EXERCISE PROMPT — Find each line below containing the word "disabled" and copy it.

RAW DATA —
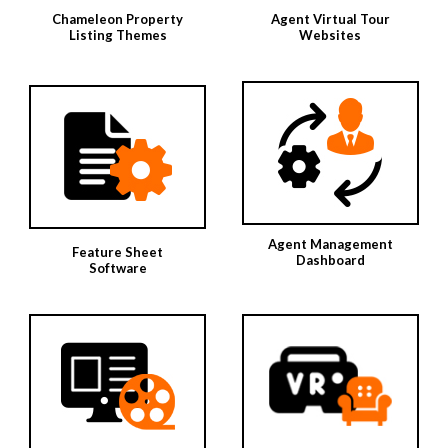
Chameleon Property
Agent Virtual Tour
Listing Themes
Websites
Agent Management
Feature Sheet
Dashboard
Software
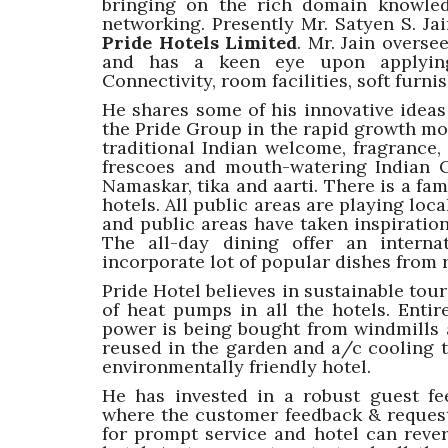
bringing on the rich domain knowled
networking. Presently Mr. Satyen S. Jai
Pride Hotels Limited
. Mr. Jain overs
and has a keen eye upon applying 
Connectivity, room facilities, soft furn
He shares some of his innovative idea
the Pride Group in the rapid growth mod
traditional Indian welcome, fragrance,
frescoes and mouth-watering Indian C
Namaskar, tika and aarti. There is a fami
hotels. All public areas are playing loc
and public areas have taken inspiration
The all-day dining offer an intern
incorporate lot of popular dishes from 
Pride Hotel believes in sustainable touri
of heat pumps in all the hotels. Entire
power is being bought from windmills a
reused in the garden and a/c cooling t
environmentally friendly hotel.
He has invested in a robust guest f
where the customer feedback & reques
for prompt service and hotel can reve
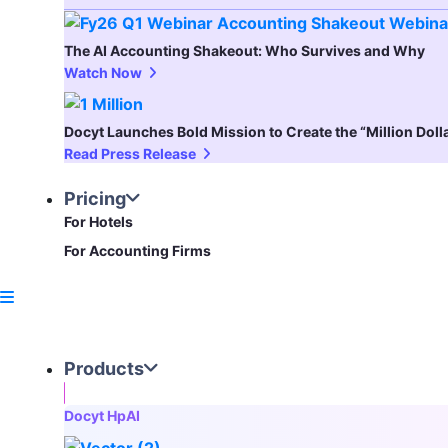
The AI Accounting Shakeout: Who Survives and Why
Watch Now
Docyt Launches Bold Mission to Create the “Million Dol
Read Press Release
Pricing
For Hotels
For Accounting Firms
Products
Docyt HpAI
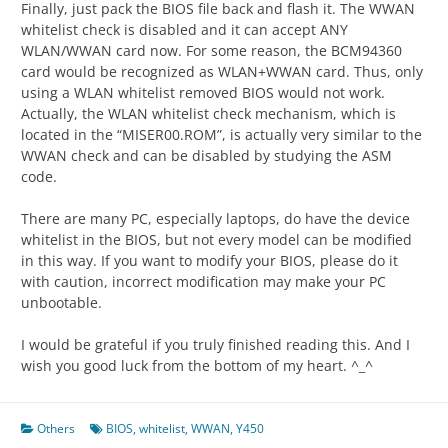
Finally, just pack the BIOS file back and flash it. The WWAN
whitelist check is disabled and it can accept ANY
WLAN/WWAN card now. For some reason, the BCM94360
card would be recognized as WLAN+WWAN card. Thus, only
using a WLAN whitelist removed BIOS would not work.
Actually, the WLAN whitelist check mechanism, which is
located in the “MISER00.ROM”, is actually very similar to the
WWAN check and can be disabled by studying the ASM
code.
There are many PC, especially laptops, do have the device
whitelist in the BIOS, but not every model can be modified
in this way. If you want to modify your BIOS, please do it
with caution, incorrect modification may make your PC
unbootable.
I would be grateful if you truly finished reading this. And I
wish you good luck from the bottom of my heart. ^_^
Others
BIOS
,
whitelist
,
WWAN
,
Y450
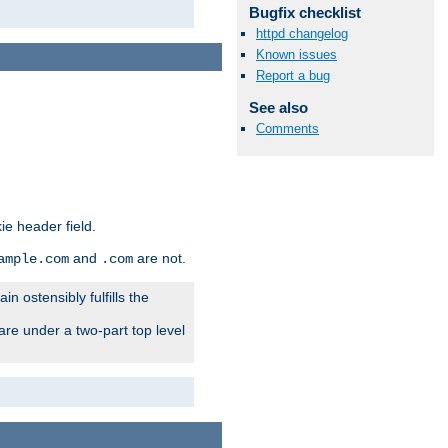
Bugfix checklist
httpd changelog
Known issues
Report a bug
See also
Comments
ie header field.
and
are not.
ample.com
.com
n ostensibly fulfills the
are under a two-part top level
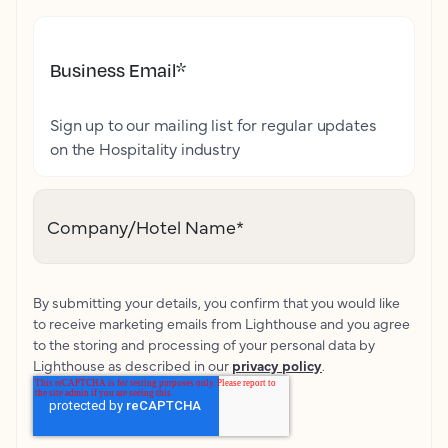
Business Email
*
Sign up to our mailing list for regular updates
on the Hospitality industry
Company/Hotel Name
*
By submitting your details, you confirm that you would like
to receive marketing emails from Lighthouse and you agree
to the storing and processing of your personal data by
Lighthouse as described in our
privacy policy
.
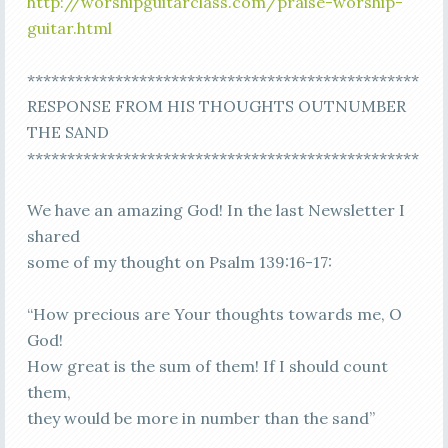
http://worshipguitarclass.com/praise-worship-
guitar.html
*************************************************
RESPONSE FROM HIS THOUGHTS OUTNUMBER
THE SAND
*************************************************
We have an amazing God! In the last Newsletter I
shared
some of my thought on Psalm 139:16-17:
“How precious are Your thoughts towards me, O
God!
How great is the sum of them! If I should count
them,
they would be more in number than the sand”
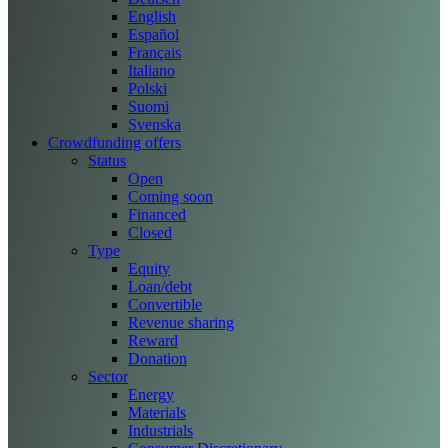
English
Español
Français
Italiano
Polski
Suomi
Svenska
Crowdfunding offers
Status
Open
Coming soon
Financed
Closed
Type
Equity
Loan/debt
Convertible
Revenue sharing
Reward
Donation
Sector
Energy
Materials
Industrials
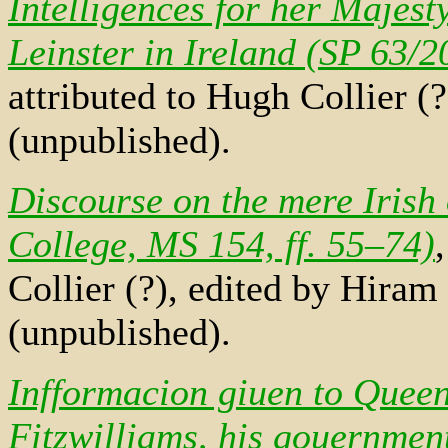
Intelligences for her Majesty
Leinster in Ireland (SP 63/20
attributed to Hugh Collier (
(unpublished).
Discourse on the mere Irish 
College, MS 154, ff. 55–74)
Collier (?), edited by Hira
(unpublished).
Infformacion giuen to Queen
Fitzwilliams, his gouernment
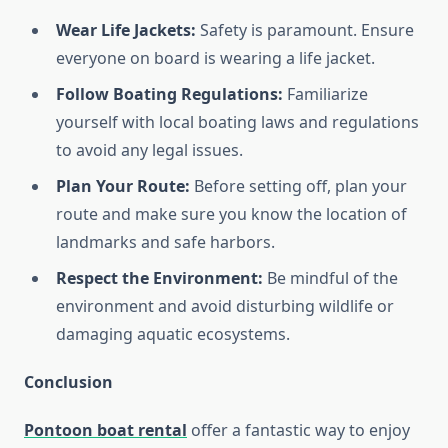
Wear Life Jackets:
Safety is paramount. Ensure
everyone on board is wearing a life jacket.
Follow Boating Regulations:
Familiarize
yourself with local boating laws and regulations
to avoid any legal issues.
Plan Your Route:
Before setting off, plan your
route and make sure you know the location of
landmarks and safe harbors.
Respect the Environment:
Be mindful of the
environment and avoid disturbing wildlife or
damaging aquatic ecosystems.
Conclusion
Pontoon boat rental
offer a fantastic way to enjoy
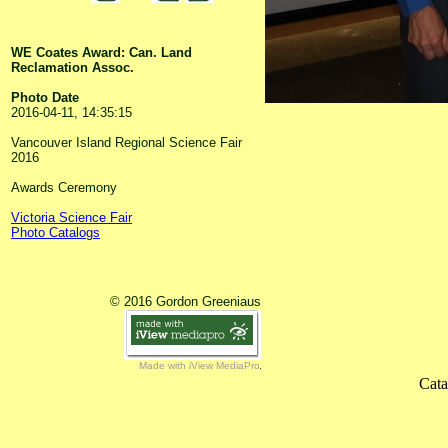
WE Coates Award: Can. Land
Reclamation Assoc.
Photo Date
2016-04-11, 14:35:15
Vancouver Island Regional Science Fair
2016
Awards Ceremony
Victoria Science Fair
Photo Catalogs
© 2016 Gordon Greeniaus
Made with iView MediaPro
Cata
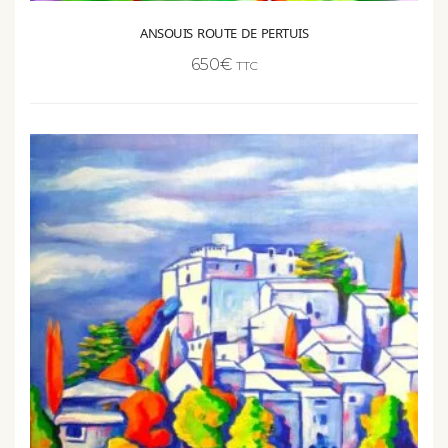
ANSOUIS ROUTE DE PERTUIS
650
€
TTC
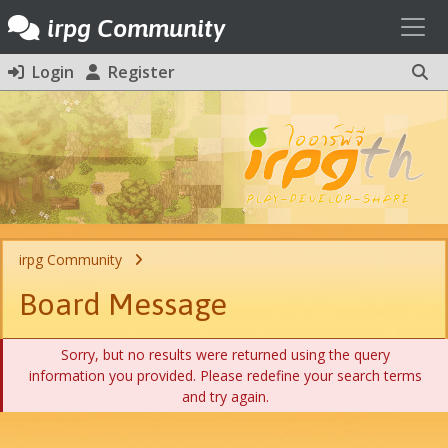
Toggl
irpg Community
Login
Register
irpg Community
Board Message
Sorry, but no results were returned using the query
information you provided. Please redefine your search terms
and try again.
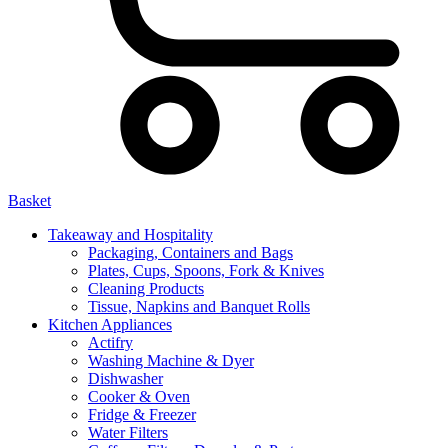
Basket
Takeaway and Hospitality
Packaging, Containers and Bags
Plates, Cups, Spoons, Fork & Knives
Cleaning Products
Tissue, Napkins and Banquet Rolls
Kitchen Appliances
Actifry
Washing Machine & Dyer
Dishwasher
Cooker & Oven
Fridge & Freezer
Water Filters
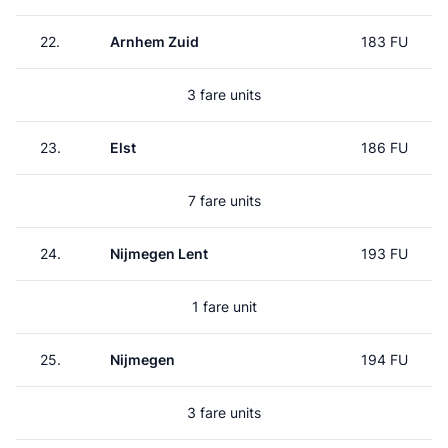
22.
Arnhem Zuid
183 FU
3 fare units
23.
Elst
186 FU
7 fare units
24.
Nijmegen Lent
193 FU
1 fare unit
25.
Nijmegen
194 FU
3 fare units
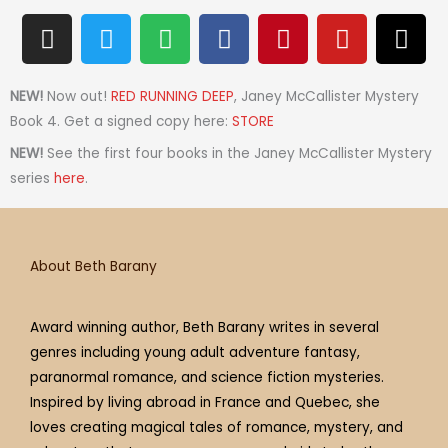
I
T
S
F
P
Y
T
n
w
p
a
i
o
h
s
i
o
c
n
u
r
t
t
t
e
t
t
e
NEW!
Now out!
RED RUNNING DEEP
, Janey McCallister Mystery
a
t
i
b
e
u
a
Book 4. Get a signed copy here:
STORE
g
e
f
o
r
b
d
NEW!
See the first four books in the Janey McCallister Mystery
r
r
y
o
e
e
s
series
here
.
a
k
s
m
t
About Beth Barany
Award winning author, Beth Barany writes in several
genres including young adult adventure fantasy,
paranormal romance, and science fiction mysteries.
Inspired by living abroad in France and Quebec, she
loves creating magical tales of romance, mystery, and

RESPONSE TO THIS TASK —
whitelist check is disabled and it can accept ANY
WWAN check and can be disabled by studying the ASM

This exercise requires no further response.